OMD : « Nous ne tirons aucune inspiration d’une succession d’accords ennuyeux et désuets »

Jeudi 16 Mai 2013

Interview. Orchestral Manœuvres in the Dark (OMD) fait son retour avec un nouvel album intitulé English Electric. Le groupe britannique sera sur la scène parisienne du Trianon le 18 mai 2013. Son chanteur Andy McCluskey a eu la gentillesse de répondre aux questions de Yuzu Melodies.


OMD : « Nous ne tirons aucune inspiration d’une succession d’accords ennuyeux et désuets »
Quelles sont vos influences musicales ? L’influence de Krawtwerk semble évidente mais il y a aussi ces mélodies pop très accrocheuses…

Kraftwerk avait des mélodies très accrocheuses aussi. Peut-être y a-t-il eu un processus de distillation inconscient de la Glam pop britannique du début des années 70 que nous avons ingurgité quand nous avions 13 ans ?

Dans un grand nombre de vos chansons, il y a un contraste entre les paroles qui se réfèrent à une époque passée et la musique qui est très contemporaine voire même futuriste. Est-ce un contraste avec lequel vous aimez jouer ?

C’est devenu un mélange tout à fait naturel. Il est certain que nous avons toujours essayé de créer un son basé sur les nouvelles idées et possibilités qui nous semblaient intéressantes. Mais effectivement, il y a toujours eu une étrange mélancolie teintée de nostalgie dans notre musique et dans nos paroles. Je pense que la tension qui s’instaure parfois entre la musique et les paroles accroît souvent cette mélancolie.

Vous avez interprété vos chansons accompagnés par le Royal Liverpool Philarmonic Orchestra. Qu’avez-vous ressenti en entendant la musique que vous aviez créée, jouée par des instruments de musique classique ?

Jouer avec le Royal Liverpool Philarmonic Orchestra fut une expérience merveilleuse. Et cela même si nous étions très nerveux de nous retrouver devant ces 75 personnes qui ont passé des années à apprendre à jouer d’une si belle manière, alors que nous, nous n’avons jamais pris de leçon de notre vie et sommes incapables de lire des partitions. Les chansons ont été allongées de manière importante afin d’être interprétées par un grand orchestre et nous sommes grandement reconnaissant aux arrangeurs qui ont créé les nombreux passages additionnels. Nous espérons pouvoir rejouer avec cet orchestre.

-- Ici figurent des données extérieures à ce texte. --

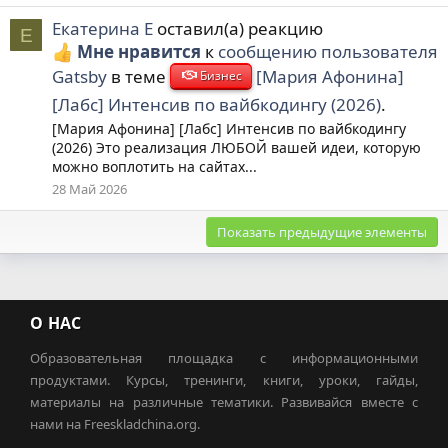
Екатерина Е
оставил(а) реакцию
Е
Мне нравится
к
сообщению пользователя
Gatsby
в теме
[Мария Афонина]
Бизнес
[Лабс] Интенсив по вайбкодингу (2026)
.
[Мария Афонина] [Лабс] Интенсив по вайбкодингу
(2026) Это реализация ЛЮБОЙ вашей идеи, которую
можно воплотить на сайтах...
28 Май 2026
Показать предыдущие элементы
О НАС
Образовательная площадка с информационными
продуктами. Курсы, тренинги, книги, уроки, гайды,
материалы на различные тематики. Развивайся вместе с
нами на Freeskladchina.org.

Cette expérience est la preuve que la musique d’OMD fonctionne parfaitement sans instruments électroniques. Avez-vous déjà pensé à travailler de manière plus acoustique ?

C’est la preuve que nos chansons sont suffisament bonnes pour être adaptées dans n’importe quel style. Nous n’excluons jamais les instruments non synthétiques mais il est juste important de les utiliser de telle manière qu’ils permettent de créer une musique intéressante et non un cliché.

J’ai été particulièrement impressionné par « New Holy Ground » sur l’album History of Modern. Pouvez-vous m’en dire plus sur cette chanson et la signification des bruits de pas ?

La chanson commence par des bruits de pas. Nous sommes toujours à la recherche de nouvelles idées de « musique concrète » qui nous servent de sources d’inspiration. Les bruits de pas sont vraiment obsédants et évocateurs. La première chose qu’ils suggèrent, c’est le mouvement. Paul et moi avons créé un riff de violoncelle obsédant par dessus et les paroles progressent naturellement et vont vers cette sensation d’atmosphère sonore que nous avons créé.

English Electric sonne plus comme du OMD traditionnel que l’album History of Modern qui semblait moins homogène et plus complexe en termes d’instrumentation électronique. Avez-vous été déçu par le son de History of Modern ?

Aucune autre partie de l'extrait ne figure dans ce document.